Most recently Fera have won a €3M, 5 year project from the European Commission (ABSTRESS) [12], which is further exploiting and continuing to develop the technologies arising from the collaboration with Wilson. The project aims to identify the processes in plant biochemistry associated with the way drought and disease combine to make matters much worse than either alone. Building on the information available from chemometric techniques researchers are developing novel principles and techniques that can be used to significantly reduce the time taken to produce new crop varieties in support of commercial plant breeding. This should produce new crop varieties that are more able to withstand the challenges commonly associated with climate change, such as extreme weather and changing incidence of pests and diseases. Although the University of York is not a partner in ABSTRESS, Fera have sponsored an EngD studentship, co-supervised by Wilson, on the integration of data from the different — omics technologies being used in the project.

In addition to the EngD, the collaboration with Fera has led to funding for two PhD students: Richard Davis held an EPSRC CASE studentship with Fera (then CSL) and James McKenzie had Fera seedcorn funding.

Sources to corroborate the impact

[5] (accessed 15/10/2012). Corroborates claim of Fera's purpose.

[6] E-mail provided by Head of Chemical and Biochemical Profiling at FERA. Corroborates the value to Fera of project funding and the contribution of the methods developed by Wilson in all projects mentioned.

[7] Metabolab software. Corroborates the claim that adaptive binning and the two-stage GP have been incorporated into the software.

[8] TRACE events archive: (accessed 24/09/2013). Corroborates the extent to which TRACE results have been disseminated and the level of industrial contacts.

[9] Fera Annual Review 2011-12, p10 Corroborates Fera's involvement in food safety and traceability studies.

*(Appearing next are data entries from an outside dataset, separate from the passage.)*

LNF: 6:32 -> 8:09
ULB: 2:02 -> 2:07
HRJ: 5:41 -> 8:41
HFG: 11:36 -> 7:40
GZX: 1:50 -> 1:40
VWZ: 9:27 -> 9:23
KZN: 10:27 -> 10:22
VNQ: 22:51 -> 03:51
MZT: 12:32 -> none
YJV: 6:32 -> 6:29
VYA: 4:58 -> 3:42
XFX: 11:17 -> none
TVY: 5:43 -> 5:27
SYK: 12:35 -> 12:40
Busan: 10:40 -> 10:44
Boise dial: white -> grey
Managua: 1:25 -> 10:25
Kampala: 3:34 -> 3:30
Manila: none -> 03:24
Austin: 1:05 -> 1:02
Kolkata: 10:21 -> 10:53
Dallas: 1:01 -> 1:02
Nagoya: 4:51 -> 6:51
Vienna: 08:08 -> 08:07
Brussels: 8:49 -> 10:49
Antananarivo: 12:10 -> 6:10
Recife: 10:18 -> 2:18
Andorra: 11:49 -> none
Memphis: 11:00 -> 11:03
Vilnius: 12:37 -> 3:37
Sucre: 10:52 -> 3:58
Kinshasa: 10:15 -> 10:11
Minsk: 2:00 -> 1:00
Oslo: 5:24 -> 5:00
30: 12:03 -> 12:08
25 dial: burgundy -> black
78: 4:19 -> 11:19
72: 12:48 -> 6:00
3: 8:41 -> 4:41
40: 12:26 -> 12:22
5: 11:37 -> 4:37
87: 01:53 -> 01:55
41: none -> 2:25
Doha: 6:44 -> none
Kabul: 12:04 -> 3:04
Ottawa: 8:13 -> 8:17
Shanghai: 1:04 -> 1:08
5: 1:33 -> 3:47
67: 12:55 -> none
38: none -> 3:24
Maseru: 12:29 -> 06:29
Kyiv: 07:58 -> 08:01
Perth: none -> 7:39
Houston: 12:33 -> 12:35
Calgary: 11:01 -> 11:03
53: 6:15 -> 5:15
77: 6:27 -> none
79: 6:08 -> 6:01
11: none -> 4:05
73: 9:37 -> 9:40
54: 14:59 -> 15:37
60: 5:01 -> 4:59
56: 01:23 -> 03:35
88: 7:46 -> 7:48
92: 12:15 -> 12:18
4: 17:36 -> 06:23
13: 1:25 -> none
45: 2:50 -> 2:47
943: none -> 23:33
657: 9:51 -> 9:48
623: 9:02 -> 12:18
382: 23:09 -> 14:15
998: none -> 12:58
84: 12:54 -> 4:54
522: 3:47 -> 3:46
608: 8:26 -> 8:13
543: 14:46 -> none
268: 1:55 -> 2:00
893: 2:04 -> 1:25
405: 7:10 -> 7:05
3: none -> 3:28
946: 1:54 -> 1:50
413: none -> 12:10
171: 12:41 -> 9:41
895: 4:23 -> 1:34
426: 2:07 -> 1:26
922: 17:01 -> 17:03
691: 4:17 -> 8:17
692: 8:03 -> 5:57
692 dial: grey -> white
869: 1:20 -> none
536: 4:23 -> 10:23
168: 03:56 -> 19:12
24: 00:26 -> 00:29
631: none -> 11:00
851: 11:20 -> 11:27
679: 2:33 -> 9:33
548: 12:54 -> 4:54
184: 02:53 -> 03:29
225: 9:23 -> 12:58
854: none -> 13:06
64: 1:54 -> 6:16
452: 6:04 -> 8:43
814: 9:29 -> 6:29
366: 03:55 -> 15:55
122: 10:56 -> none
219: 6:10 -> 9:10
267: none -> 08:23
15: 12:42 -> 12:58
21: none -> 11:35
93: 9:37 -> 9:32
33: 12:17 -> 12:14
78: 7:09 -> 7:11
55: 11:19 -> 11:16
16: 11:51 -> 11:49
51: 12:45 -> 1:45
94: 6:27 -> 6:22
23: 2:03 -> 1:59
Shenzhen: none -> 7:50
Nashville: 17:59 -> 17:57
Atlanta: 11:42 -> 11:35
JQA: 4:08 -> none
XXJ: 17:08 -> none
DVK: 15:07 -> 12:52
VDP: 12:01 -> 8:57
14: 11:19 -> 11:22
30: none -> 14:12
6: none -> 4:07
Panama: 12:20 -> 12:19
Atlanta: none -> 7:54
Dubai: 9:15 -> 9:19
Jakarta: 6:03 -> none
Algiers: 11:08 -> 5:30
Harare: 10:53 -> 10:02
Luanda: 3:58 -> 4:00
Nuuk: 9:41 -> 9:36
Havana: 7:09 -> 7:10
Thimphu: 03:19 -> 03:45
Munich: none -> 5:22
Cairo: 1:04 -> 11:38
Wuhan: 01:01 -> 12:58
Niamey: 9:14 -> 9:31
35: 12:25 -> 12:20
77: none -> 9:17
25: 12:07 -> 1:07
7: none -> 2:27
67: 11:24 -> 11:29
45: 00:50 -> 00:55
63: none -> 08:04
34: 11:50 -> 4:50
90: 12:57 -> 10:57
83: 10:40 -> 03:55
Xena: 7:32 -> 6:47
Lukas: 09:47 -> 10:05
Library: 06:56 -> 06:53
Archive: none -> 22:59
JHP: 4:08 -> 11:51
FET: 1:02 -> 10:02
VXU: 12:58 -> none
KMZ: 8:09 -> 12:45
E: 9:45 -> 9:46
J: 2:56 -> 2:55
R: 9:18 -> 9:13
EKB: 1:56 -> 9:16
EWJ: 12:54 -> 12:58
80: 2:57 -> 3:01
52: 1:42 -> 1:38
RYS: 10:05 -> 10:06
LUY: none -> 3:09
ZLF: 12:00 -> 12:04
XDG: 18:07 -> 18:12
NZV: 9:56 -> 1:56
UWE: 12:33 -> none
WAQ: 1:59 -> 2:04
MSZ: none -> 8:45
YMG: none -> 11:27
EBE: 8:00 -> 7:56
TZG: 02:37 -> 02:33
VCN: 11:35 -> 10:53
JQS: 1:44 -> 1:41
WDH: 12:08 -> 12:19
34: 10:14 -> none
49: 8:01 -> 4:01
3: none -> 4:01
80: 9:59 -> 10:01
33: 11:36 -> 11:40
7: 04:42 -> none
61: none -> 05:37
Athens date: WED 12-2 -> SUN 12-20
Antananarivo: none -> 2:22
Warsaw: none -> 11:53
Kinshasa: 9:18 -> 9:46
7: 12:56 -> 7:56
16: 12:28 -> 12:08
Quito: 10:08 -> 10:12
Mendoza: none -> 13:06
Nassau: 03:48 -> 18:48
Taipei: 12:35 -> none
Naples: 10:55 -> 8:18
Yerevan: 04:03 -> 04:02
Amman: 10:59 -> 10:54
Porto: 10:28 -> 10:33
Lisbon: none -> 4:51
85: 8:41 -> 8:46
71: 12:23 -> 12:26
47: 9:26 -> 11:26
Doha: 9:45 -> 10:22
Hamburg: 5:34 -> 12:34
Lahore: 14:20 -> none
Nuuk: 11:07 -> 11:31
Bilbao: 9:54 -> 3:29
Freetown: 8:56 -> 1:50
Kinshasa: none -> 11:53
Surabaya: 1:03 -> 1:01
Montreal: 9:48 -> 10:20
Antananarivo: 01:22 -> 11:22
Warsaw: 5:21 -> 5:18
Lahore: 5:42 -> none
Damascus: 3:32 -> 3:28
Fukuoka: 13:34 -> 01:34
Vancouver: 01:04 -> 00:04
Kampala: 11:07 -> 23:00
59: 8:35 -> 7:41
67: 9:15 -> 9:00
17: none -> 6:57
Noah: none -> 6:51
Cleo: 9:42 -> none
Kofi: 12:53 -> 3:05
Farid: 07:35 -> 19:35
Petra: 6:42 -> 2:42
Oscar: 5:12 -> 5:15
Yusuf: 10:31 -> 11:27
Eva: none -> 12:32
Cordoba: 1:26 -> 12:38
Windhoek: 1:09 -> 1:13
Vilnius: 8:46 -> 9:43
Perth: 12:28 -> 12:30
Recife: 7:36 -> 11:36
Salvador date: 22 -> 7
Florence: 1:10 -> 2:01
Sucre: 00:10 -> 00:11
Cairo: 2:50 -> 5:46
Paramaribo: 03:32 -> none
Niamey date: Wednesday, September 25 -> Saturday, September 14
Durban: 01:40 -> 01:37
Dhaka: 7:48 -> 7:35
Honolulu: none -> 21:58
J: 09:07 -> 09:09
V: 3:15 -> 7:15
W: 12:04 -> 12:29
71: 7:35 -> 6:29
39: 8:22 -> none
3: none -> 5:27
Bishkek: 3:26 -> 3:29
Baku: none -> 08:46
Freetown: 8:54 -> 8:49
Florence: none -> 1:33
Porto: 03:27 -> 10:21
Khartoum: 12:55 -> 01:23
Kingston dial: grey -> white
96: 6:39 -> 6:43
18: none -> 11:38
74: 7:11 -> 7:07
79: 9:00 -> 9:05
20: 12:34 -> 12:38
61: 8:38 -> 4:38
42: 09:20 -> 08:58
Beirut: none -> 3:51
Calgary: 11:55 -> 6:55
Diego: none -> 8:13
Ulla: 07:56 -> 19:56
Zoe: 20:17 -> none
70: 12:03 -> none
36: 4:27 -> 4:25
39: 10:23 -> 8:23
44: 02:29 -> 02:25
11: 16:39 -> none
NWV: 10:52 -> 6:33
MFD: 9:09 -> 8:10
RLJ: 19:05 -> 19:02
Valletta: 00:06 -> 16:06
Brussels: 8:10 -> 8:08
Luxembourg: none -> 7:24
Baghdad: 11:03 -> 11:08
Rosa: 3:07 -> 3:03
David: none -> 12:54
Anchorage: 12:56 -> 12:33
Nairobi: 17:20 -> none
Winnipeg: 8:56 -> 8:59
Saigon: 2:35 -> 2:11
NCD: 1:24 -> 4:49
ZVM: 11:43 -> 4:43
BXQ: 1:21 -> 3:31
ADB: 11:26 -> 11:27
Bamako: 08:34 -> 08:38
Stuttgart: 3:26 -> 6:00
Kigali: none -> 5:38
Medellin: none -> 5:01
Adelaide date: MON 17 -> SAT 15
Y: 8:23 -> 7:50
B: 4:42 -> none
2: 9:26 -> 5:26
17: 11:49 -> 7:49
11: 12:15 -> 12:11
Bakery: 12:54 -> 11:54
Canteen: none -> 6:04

[10] J. A. Donarski, S. A. Jones, A. J. Charlton. Application of Cryoprobe 1H Nuclear Magnetic Resonance Spectroscopy and Multivariate Analysis for the Verification of Corsican Honey. J. Agr. Food Chemistry 56 (2008) 5451; J. A. Donarski, S. A. Jones, M. Harrison, M. Driffield, A. J. Charlton. Identification of botanical biomarkers found in Corsican honey. Food Chemistry 118 (2010) 987-994. Corroborates use of methods in published research, and application to Corsican honey.

[11] K. Ravilious, "Buyer beware; When you shell out for a premium food how do you know you're getting what you pay for?", New Scientist, 11th November 2006, p40-43; M. Inman, "Fifty ways to interrogate your dinner; To check the credentials of the food you would like to eat, just take your cellphone to the supermarket and snap the barcode", New Scientist, 13th June 2009, p18-19. Corroborates the reporting of food safety and traceability issues.

[12] (accessed 15/10/2012). Corroborates Fera's coordination of the ABSTRESS project.